The absorbing material 23 generates heat by absorbing the microwave from the microwave oscillator 15, and the particulates are burned by the heating of the filter that does not melt.

Although the first, second and third embodiments of the present invention have been described above, in common with each of these embodiments, the temperature difference in the radial direction during filter regeneration causes heat generation in the vicinity of the filter outer peripheral portion. Compared to the conventional type of exhaust purification system that has no source,
It can be significantly reduced, and in this respect, thermal deterioration of the filter can be prevented and durability can be improved. Further, although each of the above-described embodiments is a single filter type exhaust emission control device, the present invention is naturally applicable to a dual filter type forward flow / backflow regeneration type device in which filters are arranged in parallel.

[0025]

As described above, according to the invention of claim 1, the filter itself does not become a heat source,
Since the coating layer provided on the outer peripheral portion of the filter absorbs electromagnetic waves and generates heat, the temperature of the filter temperature is relatively low and the filter durability is improved. Also, in the invention described in claim 2, the filter itself does not generate heat, and the heater disposed on the outer periphery generates heat, so that the filter temperature is lower than that of the filter heat generating type.

Further, according to the third aspect of the invention as well, the holding material provided on the outer periphery of the filter absorbs electromagnetic waves to generate heat and heats the outer peripheral portion of the filter, so that the amount of heat received by the filter is greater than that directly generated by the filter. Less and its durability is improved.

[Brief description of drawings]

FIG. 1 is a schematic configuration diagram of an exhaust gas purification apparatus of a reverse flow regeneration system as a first embodiment according to the present invention.

FIG. 2 is a partially enlarged cross-sectional view of the filter shown in FIG.

FIG. 3 is a schematic device configuration diagram of an exhaust emission control device as a second embodiment according to the present invention.

FIG. 4 is a timing chart showing operating conditions of each filter regeneration means of the apparatus of FIG.
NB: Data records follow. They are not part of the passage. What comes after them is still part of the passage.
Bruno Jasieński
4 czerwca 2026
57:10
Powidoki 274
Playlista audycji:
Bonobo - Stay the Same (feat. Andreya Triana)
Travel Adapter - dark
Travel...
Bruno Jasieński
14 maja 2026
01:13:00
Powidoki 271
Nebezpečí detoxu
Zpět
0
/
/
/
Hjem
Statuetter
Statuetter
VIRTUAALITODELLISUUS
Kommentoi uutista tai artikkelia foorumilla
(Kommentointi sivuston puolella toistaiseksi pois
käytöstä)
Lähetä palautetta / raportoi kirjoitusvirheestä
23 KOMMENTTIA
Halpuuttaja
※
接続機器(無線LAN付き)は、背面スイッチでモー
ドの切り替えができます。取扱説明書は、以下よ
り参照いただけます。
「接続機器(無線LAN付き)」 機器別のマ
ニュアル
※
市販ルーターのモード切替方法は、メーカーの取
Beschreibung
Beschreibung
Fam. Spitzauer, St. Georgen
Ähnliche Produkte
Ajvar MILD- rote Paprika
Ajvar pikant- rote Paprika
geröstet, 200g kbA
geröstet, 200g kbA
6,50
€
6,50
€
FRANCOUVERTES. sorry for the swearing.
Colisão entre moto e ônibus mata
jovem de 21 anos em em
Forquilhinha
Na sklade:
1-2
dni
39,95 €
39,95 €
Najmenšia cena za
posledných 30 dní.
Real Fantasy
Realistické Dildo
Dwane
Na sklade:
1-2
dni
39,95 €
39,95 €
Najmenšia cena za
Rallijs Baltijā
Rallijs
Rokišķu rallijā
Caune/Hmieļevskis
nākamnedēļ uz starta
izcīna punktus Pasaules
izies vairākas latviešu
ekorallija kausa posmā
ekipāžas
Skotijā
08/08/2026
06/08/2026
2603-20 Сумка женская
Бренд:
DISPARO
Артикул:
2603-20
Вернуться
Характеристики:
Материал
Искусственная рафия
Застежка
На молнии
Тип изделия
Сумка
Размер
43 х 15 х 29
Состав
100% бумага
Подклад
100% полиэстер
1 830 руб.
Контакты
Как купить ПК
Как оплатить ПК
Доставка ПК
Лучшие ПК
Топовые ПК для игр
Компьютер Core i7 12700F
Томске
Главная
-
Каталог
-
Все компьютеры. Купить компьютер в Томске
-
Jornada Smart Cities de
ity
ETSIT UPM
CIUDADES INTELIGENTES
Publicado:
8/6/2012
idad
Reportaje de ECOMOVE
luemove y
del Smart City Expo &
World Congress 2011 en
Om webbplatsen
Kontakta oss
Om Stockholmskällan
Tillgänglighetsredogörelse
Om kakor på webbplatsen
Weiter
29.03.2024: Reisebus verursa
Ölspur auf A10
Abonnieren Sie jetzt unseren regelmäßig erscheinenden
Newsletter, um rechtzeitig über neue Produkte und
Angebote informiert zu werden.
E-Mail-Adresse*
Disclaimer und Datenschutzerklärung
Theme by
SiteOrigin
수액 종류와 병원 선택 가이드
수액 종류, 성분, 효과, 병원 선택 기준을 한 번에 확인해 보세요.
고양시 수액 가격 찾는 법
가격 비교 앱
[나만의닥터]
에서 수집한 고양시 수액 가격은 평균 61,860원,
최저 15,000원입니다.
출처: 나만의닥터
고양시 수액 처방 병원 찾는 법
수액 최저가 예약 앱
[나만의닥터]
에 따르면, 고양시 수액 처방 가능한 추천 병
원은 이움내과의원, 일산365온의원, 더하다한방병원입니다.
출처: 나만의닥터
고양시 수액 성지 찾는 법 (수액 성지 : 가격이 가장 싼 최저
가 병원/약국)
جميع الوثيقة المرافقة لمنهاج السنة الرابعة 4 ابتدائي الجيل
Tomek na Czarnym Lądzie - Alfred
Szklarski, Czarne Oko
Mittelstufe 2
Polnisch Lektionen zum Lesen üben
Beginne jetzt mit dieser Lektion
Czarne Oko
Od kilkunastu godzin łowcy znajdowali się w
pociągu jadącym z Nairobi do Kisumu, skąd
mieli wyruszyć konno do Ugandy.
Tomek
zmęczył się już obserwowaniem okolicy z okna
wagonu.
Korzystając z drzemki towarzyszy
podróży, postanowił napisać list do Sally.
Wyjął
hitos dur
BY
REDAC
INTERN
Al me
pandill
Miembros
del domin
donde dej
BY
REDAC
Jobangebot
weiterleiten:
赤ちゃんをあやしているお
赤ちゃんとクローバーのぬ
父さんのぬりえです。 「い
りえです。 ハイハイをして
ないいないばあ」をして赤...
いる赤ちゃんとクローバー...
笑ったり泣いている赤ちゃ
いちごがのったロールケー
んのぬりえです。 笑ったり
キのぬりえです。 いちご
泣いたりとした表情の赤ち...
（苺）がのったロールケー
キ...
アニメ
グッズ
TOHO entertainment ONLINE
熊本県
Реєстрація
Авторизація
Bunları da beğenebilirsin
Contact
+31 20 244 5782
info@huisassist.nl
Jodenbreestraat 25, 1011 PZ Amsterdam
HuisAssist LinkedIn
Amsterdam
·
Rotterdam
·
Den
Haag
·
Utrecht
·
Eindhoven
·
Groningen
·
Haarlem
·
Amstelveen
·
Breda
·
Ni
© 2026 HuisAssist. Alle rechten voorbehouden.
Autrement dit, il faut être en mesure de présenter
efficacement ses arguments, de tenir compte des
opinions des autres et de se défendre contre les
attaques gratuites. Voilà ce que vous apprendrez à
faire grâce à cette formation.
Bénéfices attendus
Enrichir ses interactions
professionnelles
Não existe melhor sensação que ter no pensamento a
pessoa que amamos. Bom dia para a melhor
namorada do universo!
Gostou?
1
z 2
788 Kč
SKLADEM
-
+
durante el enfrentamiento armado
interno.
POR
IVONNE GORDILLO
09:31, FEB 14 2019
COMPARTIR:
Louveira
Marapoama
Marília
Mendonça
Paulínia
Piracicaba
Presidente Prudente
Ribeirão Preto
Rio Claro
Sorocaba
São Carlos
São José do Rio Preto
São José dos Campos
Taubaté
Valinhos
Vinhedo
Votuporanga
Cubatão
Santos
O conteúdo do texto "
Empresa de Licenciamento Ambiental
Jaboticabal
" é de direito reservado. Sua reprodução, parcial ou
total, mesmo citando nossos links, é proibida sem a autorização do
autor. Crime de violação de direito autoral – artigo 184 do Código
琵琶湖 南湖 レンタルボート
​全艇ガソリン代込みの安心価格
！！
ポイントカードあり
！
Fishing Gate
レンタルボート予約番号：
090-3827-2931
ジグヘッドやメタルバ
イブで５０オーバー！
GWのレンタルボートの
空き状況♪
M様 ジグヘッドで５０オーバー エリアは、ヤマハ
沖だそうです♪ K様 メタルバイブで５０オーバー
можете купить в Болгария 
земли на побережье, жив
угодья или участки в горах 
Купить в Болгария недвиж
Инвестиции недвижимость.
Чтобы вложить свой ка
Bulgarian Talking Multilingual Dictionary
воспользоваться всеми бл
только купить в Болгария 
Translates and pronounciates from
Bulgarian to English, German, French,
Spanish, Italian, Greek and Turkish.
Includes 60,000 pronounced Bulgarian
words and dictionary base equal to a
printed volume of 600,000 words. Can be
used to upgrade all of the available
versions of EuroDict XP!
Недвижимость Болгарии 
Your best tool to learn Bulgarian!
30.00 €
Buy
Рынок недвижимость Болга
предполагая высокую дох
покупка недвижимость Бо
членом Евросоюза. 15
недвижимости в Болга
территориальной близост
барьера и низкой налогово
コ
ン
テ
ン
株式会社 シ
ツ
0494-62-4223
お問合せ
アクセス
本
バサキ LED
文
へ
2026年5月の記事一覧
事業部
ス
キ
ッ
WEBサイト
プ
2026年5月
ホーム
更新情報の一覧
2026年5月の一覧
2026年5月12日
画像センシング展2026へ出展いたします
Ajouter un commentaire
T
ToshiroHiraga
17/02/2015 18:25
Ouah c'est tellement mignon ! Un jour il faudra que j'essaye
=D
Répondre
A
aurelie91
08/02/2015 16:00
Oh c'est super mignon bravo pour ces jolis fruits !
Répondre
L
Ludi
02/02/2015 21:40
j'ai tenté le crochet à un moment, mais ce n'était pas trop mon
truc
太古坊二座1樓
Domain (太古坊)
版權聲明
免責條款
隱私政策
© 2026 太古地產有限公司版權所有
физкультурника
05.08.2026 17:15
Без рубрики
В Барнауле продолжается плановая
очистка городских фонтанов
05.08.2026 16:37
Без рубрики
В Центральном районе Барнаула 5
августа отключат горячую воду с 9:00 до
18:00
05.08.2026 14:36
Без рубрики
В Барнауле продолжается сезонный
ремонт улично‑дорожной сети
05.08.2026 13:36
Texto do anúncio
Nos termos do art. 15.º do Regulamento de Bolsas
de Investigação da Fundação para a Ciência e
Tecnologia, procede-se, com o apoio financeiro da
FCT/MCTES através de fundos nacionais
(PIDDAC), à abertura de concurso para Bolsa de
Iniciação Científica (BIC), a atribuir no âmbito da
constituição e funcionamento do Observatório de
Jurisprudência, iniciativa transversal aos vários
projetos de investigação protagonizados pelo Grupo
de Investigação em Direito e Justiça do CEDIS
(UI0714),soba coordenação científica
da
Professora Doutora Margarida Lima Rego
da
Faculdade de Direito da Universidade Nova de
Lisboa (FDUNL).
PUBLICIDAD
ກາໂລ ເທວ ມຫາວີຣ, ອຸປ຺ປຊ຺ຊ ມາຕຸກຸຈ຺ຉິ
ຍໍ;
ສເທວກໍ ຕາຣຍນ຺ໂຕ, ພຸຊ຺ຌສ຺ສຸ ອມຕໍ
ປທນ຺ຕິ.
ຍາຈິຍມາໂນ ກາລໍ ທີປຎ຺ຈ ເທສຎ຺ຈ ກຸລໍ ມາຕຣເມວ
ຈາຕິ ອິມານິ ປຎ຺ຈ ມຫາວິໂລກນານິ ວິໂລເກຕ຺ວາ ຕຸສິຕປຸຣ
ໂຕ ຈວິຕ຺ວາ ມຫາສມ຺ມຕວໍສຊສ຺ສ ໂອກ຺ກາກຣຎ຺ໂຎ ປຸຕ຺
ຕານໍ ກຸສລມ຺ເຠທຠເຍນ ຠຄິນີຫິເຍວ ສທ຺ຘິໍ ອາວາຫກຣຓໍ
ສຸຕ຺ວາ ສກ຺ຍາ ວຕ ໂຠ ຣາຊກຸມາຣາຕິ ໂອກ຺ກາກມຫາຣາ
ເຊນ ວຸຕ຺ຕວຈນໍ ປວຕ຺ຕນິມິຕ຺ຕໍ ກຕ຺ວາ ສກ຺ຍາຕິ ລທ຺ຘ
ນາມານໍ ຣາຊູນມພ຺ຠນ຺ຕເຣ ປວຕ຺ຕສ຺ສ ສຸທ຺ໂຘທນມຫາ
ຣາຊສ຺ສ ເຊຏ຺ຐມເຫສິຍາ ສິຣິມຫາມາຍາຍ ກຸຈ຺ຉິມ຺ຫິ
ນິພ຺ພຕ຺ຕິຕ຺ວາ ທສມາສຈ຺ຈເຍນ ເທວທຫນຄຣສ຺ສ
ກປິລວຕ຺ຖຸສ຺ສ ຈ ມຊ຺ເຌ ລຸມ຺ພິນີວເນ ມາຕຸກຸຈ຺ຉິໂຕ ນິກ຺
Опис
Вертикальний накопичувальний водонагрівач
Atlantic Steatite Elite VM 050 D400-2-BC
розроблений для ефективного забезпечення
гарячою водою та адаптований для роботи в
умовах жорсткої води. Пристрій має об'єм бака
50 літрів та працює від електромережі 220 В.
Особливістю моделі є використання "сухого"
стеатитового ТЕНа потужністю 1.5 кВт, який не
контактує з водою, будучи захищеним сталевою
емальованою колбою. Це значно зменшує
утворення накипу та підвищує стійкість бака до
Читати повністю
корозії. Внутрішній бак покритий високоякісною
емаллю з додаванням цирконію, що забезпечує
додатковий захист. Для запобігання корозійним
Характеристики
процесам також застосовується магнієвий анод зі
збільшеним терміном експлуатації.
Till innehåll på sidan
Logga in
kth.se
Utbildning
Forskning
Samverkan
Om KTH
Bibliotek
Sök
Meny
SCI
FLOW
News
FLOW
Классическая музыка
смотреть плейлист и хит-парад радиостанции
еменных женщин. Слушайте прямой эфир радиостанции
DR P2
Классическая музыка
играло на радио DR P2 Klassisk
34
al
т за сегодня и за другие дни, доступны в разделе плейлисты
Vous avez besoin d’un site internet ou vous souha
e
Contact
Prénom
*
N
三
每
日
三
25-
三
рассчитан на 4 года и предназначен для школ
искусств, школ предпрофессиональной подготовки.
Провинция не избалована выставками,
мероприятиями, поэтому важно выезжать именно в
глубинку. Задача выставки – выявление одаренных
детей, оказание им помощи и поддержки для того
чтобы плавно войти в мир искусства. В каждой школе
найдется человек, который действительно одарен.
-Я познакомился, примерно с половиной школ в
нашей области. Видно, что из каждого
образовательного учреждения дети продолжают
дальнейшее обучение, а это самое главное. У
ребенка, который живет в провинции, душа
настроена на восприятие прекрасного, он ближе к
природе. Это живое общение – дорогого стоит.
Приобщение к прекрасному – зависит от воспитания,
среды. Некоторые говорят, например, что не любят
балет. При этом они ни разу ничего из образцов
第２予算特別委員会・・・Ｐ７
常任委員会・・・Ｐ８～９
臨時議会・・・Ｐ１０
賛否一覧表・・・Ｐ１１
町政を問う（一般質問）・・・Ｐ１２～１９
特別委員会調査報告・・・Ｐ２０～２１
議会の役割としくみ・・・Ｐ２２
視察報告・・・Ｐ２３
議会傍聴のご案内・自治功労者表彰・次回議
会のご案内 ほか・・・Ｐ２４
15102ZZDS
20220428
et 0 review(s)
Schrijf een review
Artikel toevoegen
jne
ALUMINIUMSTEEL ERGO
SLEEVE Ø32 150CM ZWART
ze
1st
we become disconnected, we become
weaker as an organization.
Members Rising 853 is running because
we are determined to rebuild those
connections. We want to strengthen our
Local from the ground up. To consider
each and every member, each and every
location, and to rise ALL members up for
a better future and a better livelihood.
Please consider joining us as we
FIG. 5 is a schematic device configuration diagram of an exhaust emission control device as a third embodiment according to the present invention.

[Explanation of symbols]

 DESCRIPTION OF SYMBOLS 1 ... Exhaust pipe 2 ... Filter 11 ... Electric air pump 15 ... Microwave oscillator 19 ... Coating layer 20 ... Electric heater 23 ... Microwave absorber

Claims (3)

[Claims] 1. An exhaust gas purification device, wherein a filter for collecting particulates in exhaust gas is provided in an exhaust passage of an internal combustion engine, and when the filter is regenerated, electromagnetic waves are supplied to the filter to burn the particulates collected in the filter. In the device, an exhaust emission control device, wherein an outer peripheral portion of the filter is coated with a material that easily absorbs the electromagnetic wave. 2. An exhaust gas purification system, wherein a filter for collecting particulates in exhaust gas is provided in an exhaust passage of an internal combustion engine, and when the filter is regenerated, electromagnetic waves are supplied to the filter to burn the particulates collected in the filter. In the device, an exhaust emission control device is characterized in that a heater is provided on the outer periphery of the filter. 3. An exhaust gas purification system, wherein a filter for collecting particulates in exhaust gas is provided in an exhaust passage of an internal combustion engine, and when the filter is regenerated, electromagnetic waves are supplied to the filter to burn the particulates collected in the filter. In the device, an exhaust gas purification device, wherein a holding material made of a material that easily absorbs the electromagnetic wave is provided on the outer periphery of the filter.